There is a difference between normal keyboards and those that are called mechanical, and that’s mostly in their typing mechanisms.

Normal keyboards typically rely on a membrane mechanism, which is this piece of rubber separating the keys from the PCB (see photo above). When a key is pressed, it makes contact with the PCB and completes the circuit, which then transmits the signal to your computer and converts it into a character.

This is the same concept with mechanical keyboard, but instead of a piece of membrane covering the entire board, a mechanical keyboard has individual devices called “switches” that exist for every single key.

Note that not all switches are created equal. There are differences between switches but we’ll get to that in another article.

Why choose a mechanical keyboard?

So now that you have a basic idea of what is a mechanical keyboard, you might be asking why should you choose one over a normal keyboard, and is it worth the price that mechanical keyboards typically command? This is a hard question to answer as it boils down to personal preferences and needs, and to a certain degree, your willingness to spend.

However there are clear advantages that a mechanical keyboard has over a normal keyboard. As each key has its own switch, this means that in the event that the switch fails, only that key stops working and replacing it is a relatively cheap (but not necessarily easy) process.

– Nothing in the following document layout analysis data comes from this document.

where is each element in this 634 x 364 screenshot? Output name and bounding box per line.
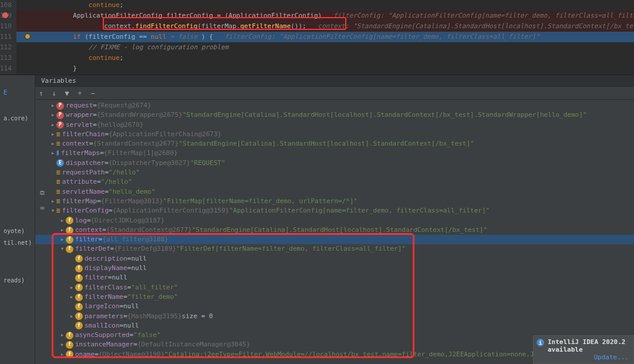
code-line[interactable]: // FIXME - log configuration problem <box>16 42 634 53</box>
variable-node[interactable]: ▸ffilterName = "filter_demo" <box>35 292 634 302</box>
variable-name: filterDef <box>75 244 110 254</box>
variable-name: oname <box>75 350 95 359</box>
expand-arrow-icon[interactable]: ▾ <box>59 244 66 254</box>
variable-node[interactable]: ▸Prequest = {Request@2674} <box>35 101 634 110</box>
variable-node[interactable]: ≡requestPath = "/hello" <box>35 168 634 177</box>
variable-name: filterChain <box>62 130 105 139</box>
code-line[interactable]: continue; <box>16 0 634 11</box>
variable-node[interactable]: ▾ffilterDef = {FilterDef@3189} "FilterDe… <box>35 244 634 254</box>
breakpoint-icon[interactable] <box>2 12 8 18</box>
variable-node[interactable]: ▸≡filterChain = {ApplicationFilterChain@… <box>35 130 634 139</box>
code-column[interactable]: continue; ApplicationFilterConfig filter… <box>16 0 634 74</box>
variable-name: filterMap <box>62 197 97 206</box>
frame-label[interactable]: til.net) <box>0 237 35 249</box>
object-id: {StandardContext@2677} <box>93 139 179 149</box>
expand-arrow-icon[interactable]: ▸ <box>59 235 66 244</box>
expand-arrow-icon[interactable]: ▸ <box>49 139 56 149</box>
variable-node[interactable]: ▸⦀filterMaps = {FilterMap[1]@2680} <box>35 149 634 158</box>
variable-node[interactable]: ▸ffilterClass = "all_filter" <box>35 283 634 292</box>
local-icon: ≡ <box>56 168 60 177</box>
debugger-panel[interactable]: E a.core) oyote) til.net) reads) Variabl… <box>0 75 634 364</box>
variable-node[interactable]: fdescription = null <box>35 254 634 264</box>
expand-arrow-icon[interactable]: ▸ <box>68 292 75 302</box>
string-value: "false" <box>133 331 160 340</box>
variable-name: filter <box>85 273 108 282</box>
variables-tree[interactable]: ▸Prequest = {Request@2674}▸Pwrapper = {S… <box>35 100 634 359</box>
variable-name: requestPath <box>62 168 105 177</box>
frame-label[interactable]: oyote) <box>0 225 35 237</box>
variable-node[interactable]: ▾≡filterConfig = {ApplicationFilterConfi… <box>35 206 634 215</box>
remove-watch-icon[interactable]: − <box>88 89 97 98</box>
update-link[interactable]: Update... <box>548 353 629 361</box>
frame-label[interactable] <box>0 99 35 113</box>
gutter-line[interactable]: 114 <box>0 63 12 74</box>
frame-label[interactable]: a.core) <box>0 113 35 124</box>
gutter-line[interactable]: 110 <box>0 21 12 32</box>
variable-name: context <box>62 139 89 149</box>
variable-node[interactable]: ▸Pwrapper = {StandardWrapper@2675} "Stan… <box>35 110 634 120</box>
update-notification[interactable]: i IntelliJ IDEA 2020.2 available Update.… <box>533 335 634 364</box>
expand-arrow-icon[interactable]: ▸ <box>49 130 56 139</box>
gutter-line[interactable]: 109 <box>0 11 12 21</box>
filter-icon[interactable]: ▼ <box>62 89 72 98</box>
local-icon: ≡ <box>56 139 60 149</box>
code-line[interactable]: } <box>16 63 634 74</box>
expand-arrow-icon[interactable]: ▸ <box>49 149 56 158</box>
gutter-line[interactable]: 108 <box>0 0 12 11</box>
object-id: {StandardContext@2677} <box>106 225 192 235</box>
code-line[interactable]: continue; <box>16 53 634 63</box>
frames-strip[interactable]: E a.core) oyote) til.net) reads) <box>0 75 35 364</box>
gutter: 108109110111112113114 <box>0 0 16 74</box>
frame-label[interactable] <box>0 75 35 87</box>
copy-icon[interactable]: ⧉ <box>36 187 48 198</box>
code-line[interactable]: if (filterConfig == null = false ) { fil… <box>16 32 634 42</box>
frame-label[interactable]: reads) <box>0 275 35 287</box>
variable-node[interactable]: flargeIcon = null <box>35 302 634 311</box>
variable-node[interactable]: ▸≡context = {StandardContext@2677} "Stan… <box>35 139 634 149</box>
expand-arrow-icon[interactable]: ▸ <box>49 120 56 130</box>
expand-arrow-icon[interactable]: ▸ <box>59 225 66 235</box>
up-icon[interactable]: ↑ <box>36 89 46 98</box>
expand-arrow-icon[interactable]: ▸ <box>59 350 66 359</box>
variable-node[interactable]: fsmallIcon = null <box>35 321 634 331</box>
variable-node[interactable]: ▸flog = {DirectJDKLog@3187} <box>35 216 634 225</box>
variable-node[interactable]: ffilter = null <box>35 273 634 282</box>
object-id: {ApplicationFilterConfig@3159} <box>113 206 230 215</box>
expand-arrow-icon[interactable]: ▸ <box>68 312 75 321</box>
frame-label[interactable]: E <box>0 87 35 99</box>
expand-arrow-icon[interactable]: ▸ <box>49 101 56 110</box>
object-id: {StandardWrapper@2675} <box>97 110 183 120</box>
variable-node[interactable]: ≡attribute = "/hello" <box>35 177 634 187</box>
variable-node[interactable]: fdisplayName = null <box>35 264 634 273</box>
expand-arrow-icon[interactable]: ▸ <box>68 283 75 292</box>
value: size = 0 <box>182 312 213 321</box>
object-id: {DirectJDKLog@3187} <box>91 216 165 225</box>
code-line[interactable]: ApplicationFilterConfig filterConfig = (… <box>16 11 634 21</box>
enum-icon: E <box>56 159 64 167</box>
code-editor[interactable]: 108109110111112113114 continue; Applicat… <box>0 0 634 74</box>
gutter-line[interactable]: 112 <box>0 42 12 53</box>
variable-node[interactable]: ▸fparameters = {HashMap@3195} size = 0 <box>35 312 634 321</box>
variable-node[interactable]: ▸Pservlet = {hello@2670} <box>35 120 634 130</box>
expand-arrow-icon[interactable]: ▸ <box>59 331 66 340</box>
variable-node[interactable]: ≡servletName = "hello_demo" <box>35 187 634 197</box>
string-value: "all_filter" <box>131 283 177 292</box>
gutter-line[interactable]: 111 <box>0 32 12 42</box>
variable-node[interactable]: ▸ffilter = {all_filter@3188} <box>35 235 634 244</box>
variable-node[interactable]: ▸fcontext = {StandardContext@2677} "Stan… <box>35 225 634 235</box>
variable-node[interactable]: ▸≡filterMap = {FilterMap@3013} "FilterMa… <box>35 197 634 206</box>
variable-node[interactable]: Edispatcher = {DispatcherType@3027} "REQ… <box>35 159 634 168</box>
expand-arrow-icon[interactable]: ▸ <box>59 216 66 225</box>
variable-name: filterConfig <box>62 206 109 215</box>
field-icon: f <box>66 227 73 234</box>
code-line[interactable]: context.findFilterConfig(filterMap.getFi… <box>16 21 634 32</box>
gutter-line[interactable]: 113 <box>0 53 12 63</box>
expand-arrow-icon[interactable]: ▸ <box>59 340 66 349</box>
object-id: {HashMap@3195} <box>127 312 182 321</box>
add-watch-icon[interactable]: ＋ <box>75 89 85 98</box>
expand-arrow-icon[interactable]: ▸ <box>49 110 56 120</box>
variable-name: attribute <box>62 177 97 187</box>
down-icon[interactable]: ↓ <box>49 89 59 98</box>
side-toolbar: ⧉ ∞ <box>36 187 50 214</box>
infinity-icon[interactable]: ∞ <box>36 202 48 214</box>
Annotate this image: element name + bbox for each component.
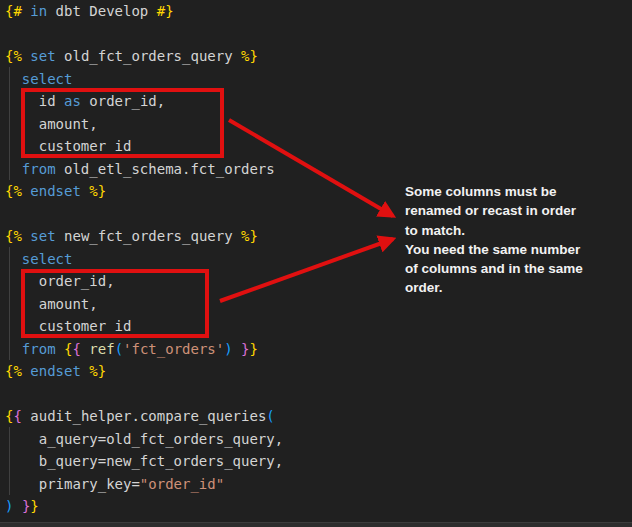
code-line: from old_etl_schema.fct_orders [5, 158, 283, 181]
code-line: select [5, 248, 283, 271]
code-line: {% set new_fct_orders_query %} [5, 225, 283, 248]
code-line: ) }} [5, 495, 283, 518]
code-line [5, 383, 283, 406]
code-line: select [5, 68, 283, 91]
code-line: {# in dbt Develop #} [5, 0, 283, 23]
code-line [5, 23, 283, 46]
annotation-line: order. [405, 278, 630, 297]
code-line: {{ audit_helper.compare_queries( [5, 405, 283, 428]
annotation-line: to match. [405, 221, 630, 240]
code-editor[interactable]: {# in dbt Develop #}{% set old_fct_order… [5, 0, 283, 518]
code-line [5, 203, 283, 226]
code-line: {% endset %} [5, 180, 283, 203]
code-line: primary_key="order_id" [5, 473, 283, 496]
annotation-line: renamed or recast in order [405, 201, 630, 220]
annotation-note: Some columns must be renamed or recast i… [405, 182, 630, 298]
code-line: {% set old_fct_orders_query %} [5, 45, 283, 68]
annotation-line: You need the same number [405, 240, 630, 259]
annotation-line: Some columns must be [405, 182, 630, 201]
annotation-line: of columns and in the same [405, 259, 630, 278]
code-line: a_query=old_fct_orders_query, [5, 428, 283, 451]
bottom-panel-edge [0, 522, 632, 527]
highlight-box-old-columns [21, 88, 224, 158]
code-line: {% endset %} [5, 360, 283, 383]
code-line: b_query=new_fct_orders_query, [5, 450, 283, 473]
highlight-box-new-columns [21, 269, 209, 338]
code-line: from {{ ref('fct_orders') }} [5, 338, 283, 361]
editor-screenshot: {# in dbt Develop #}{% set old_fct_order… [0, 0, 632, 527]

This is versus rubber membranes where if part of the membrane fails, you might have to swap the entire membrane out which can be tricky as aftermarket membranes aren’t particularly common (presumably membrane keyboards are generally too cheap for people to bother to make aftermarket parts).

Cherry MX Brown switches

Speaking of durability and reliability, mechanical switches are also rated to have a lifespan of millions of keystrokes PER switch. This means that there’s a good chance that you could probably go through several computer upgrades, jobs, or finish your university degree before your switches wear out.

Apart from durability and reliability, many can agree that mechanical keyboards are generally more pleasurable to type on. This can’t really be measured or quantified, but membrane keyboards tend to feel very mushy, whereas mechanical keyboards usually have very distinctive feels per key press. If you’re someone who doesn’t type a lot or has to write for a living (such as the author), then maybe this won’t be such an important factor for you in making your decision.

However the ability to have distinctive presses per key is also important for some, such as gamers who might need to have the tactile feedback to know that when they issue a command, it is registered.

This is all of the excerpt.